Experience - A mecca for wine lovers
The region La Rioja is most famous for its wine-growing district of the same name, one of the most significant ones in the whole of Europe. Over 20,000 vine-growers produce their wine at the river Ebro and the towns Logroño and Haro. The tempranillo is the most important type of grape and is grown on over 60 percent of the cultivation area. Visitors can convince themselves of the quality of the region's wine by tasting it in over 500 wine cellars. Besides wine-growing, the food industry is one of the region's most important sources of income. Great areas of La Rioja's land are used for vegetable cultivation, for example of asparagus, peppers and artichokes. You find these - as well as other specialities like lamb, snails and mushrooms - on every menu. Meals are best ended with the sweet marzipan of the Sierra de Cameros and a glass of Rioja wine. Speaking of a glass of wine: a great wine fight (Batalla del Vino) takes places in the town Haro on the 29th of June every year. Other traditional celebrations in La Rioja are the Stilt Dancers Festival in Anguiano (Danza de los Zancos) and the Procession of the Hundred Maidens in Santo Domingo de la Calzada.
Activities - Experiencing wine-growing at first hand
Due to the popularity of La Rioja's wine-growing region, many leisure activities can be practised in the vineyards. It is possible to explore the vineyards accompanied by a guide on foot or by bike. In addition, you can go for a horseback ride through the region. A flight on a hot-air balloon as well as a tour by canoe or Jeep are other suitable ways of getting to know the Spanish wine-growing area. A particularly special activity is wine-growing for one day, which allows you to assume the role of a wine grower. Many wine lovers' dreams come true when they watch and take part in the grape harvest, pruning, leaf management and bottling. Besides these vineyard activities, travellers can go hiking, riding, climbing, mountain biking, fishing, mountaineering, paragliding and canoeing in the region's beautiful forests and valleys. Winter sports are possible in the snowy mountainous regions from October to the end of May.

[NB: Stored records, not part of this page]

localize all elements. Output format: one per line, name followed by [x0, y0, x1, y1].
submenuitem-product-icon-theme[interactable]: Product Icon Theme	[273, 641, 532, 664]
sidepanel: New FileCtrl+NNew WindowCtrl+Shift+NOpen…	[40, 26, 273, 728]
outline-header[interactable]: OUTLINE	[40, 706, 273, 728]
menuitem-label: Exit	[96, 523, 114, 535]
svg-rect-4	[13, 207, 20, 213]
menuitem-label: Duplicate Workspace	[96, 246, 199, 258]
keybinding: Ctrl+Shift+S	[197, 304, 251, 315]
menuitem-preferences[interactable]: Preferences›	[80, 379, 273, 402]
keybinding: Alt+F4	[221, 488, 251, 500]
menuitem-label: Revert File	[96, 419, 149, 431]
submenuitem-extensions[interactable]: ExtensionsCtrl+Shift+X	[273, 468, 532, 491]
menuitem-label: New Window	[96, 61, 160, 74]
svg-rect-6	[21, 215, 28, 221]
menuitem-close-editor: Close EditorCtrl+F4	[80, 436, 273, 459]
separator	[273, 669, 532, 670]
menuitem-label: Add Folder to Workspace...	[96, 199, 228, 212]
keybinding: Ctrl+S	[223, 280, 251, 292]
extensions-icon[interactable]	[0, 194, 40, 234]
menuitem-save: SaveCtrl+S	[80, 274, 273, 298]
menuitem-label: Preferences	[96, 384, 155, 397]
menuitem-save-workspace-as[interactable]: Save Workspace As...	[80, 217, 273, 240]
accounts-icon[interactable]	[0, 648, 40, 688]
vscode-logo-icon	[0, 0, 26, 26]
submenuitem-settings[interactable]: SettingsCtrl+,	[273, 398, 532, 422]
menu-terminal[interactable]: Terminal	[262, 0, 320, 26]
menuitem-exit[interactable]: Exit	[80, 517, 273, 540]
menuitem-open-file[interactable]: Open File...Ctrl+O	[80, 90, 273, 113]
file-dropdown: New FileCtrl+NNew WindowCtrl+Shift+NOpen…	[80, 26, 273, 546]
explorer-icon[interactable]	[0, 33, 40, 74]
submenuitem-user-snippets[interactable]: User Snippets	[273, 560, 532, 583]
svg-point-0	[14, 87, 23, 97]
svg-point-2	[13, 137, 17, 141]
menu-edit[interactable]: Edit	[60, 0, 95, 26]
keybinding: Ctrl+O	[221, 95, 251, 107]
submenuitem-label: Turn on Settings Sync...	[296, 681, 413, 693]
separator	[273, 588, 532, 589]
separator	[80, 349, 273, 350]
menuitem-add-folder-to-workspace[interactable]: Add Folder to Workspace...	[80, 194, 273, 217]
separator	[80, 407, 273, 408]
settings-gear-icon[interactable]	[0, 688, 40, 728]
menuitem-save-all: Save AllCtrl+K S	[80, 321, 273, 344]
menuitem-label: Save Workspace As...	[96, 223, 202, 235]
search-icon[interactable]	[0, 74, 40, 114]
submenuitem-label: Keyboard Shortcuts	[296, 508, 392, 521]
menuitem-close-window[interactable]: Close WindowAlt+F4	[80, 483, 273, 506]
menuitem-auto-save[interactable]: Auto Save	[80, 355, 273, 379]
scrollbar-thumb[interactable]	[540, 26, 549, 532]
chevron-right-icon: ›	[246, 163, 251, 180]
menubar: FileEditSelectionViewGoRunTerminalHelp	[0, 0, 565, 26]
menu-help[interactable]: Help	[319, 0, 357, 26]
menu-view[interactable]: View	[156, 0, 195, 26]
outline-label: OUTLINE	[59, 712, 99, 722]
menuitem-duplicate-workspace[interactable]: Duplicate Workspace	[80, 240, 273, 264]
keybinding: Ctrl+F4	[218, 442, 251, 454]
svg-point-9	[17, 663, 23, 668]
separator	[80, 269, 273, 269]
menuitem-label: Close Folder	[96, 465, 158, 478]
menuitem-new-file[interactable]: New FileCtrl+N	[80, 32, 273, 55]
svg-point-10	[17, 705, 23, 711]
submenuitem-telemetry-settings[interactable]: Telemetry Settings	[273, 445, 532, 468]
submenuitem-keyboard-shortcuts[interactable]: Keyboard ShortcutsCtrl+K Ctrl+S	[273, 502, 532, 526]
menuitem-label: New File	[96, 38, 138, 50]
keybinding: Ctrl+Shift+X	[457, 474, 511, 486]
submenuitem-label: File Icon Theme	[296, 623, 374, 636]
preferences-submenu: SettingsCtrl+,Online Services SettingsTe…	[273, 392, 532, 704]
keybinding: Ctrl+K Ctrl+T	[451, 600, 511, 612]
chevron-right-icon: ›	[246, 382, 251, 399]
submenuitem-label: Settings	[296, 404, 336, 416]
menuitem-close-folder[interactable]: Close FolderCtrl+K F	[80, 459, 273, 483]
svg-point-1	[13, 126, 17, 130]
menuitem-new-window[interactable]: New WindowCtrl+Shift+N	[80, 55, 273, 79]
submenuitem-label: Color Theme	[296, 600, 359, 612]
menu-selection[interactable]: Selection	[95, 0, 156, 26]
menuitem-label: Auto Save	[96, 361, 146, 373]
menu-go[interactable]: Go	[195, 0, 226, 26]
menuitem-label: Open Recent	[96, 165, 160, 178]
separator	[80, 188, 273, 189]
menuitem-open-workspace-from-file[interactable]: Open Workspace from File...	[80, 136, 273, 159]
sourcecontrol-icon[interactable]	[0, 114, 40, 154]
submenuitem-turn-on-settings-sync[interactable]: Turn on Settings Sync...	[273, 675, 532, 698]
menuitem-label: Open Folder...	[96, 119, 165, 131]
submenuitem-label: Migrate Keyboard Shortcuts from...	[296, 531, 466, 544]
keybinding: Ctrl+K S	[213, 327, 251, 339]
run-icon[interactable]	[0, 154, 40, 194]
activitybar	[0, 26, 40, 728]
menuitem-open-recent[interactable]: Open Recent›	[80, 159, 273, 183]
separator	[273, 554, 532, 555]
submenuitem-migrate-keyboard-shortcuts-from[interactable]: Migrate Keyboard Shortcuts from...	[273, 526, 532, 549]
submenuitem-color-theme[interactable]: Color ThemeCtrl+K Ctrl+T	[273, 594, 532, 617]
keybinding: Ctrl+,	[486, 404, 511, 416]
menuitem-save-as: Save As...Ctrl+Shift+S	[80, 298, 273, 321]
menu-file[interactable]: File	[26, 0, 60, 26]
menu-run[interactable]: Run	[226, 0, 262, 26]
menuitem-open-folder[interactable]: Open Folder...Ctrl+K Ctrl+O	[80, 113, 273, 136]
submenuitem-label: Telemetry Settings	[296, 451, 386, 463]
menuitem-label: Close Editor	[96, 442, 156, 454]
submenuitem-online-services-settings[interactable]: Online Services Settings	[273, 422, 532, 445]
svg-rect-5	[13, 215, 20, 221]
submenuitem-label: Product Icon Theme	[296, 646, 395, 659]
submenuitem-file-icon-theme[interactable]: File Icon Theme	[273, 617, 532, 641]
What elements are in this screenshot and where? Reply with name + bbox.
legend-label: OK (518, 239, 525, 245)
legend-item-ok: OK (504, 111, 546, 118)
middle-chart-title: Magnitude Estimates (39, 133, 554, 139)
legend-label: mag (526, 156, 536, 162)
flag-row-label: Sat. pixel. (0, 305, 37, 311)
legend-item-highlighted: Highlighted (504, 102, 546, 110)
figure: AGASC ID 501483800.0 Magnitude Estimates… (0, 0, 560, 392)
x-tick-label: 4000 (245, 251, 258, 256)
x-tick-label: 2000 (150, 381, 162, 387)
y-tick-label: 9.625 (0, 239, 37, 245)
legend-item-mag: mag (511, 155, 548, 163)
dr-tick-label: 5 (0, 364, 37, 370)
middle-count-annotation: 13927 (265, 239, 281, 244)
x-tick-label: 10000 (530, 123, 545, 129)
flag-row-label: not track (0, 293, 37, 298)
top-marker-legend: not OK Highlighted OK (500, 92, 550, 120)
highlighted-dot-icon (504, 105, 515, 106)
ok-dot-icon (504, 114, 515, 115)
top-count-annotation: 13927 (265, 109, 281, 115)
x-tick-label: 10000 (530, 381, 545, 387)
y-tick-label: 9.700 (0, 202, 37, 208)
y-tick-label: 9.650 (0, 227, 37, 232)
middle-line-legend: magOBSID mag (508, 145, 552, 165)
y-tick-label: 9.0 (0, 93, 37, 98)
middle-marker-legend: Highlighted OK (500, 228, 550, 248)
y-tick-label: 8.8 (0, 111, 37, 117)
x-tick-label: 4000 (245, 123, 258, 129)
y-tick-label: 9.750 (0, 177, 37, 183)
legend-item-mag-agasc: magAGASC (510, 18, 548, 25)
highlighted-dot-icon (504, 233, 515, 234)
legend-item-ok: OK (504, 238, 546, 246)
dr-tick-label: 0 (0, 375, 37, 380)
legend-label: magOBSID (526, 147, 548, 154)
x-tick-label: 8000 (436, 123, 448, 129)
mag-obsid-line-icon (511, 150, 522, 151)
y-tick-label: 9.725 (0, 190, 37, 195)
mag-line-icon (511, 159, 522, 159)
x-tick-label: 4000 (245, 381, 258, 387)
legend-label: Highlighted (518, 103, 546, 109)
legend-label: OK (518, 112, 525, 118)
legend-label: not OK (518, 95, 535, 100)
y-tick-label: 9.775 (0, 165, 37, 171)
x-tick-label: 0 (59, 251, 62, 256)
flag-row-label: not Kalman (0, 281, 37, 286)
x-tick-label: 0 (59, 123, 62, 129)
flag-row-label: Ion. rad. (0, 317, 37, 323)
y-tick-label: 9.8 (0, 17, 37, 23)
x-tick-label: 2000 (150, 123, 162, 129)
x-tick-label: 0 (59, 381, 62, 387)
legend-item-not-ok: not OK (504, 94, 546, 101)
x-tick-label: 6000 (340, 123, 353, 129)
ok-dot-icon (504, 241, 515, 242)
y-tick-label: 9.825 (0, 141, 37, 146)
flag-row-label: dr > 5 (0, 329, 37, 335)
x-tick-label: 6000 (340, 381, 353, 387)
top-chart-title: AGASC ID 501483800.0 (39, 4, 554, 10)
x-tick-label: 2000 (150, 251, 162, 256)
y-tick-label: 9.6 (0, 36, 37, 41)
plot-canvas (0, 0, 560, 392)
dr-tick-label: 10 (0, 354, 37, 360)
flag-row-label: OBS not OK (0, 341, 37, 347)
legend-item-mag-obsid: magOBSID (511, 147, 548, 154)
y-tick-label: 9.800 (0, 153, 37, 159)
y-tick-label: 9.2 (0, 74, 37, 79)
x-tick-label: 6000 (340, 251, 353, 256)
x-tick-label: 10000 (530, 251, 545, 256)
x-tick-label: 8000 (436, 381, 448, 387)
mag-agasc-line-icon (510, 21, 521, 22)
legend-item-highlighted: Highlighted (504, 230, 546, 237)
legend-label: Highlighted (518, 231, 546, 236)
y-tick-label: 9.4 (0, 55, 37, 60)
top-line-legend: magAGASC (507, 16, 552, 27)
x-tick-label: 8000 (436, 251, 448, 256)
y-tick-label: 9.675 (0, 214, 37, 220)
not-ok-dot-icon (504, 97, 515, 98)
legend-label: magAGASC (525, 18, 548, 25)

The quickest way of reaching La Rioja is by plane. The local airline Iberia offers flights from Madrid to Logroño. A rental car or the train are great means of travelling within La Rioja.
La Rioja is the ideal holiday destination for active wine lovers with its countless vineyards and wine cellars as well as its natural nativeness. Together with its authentic culture and history, the region offers the perfect conditions for idyllic and cultural holidays in the countryside.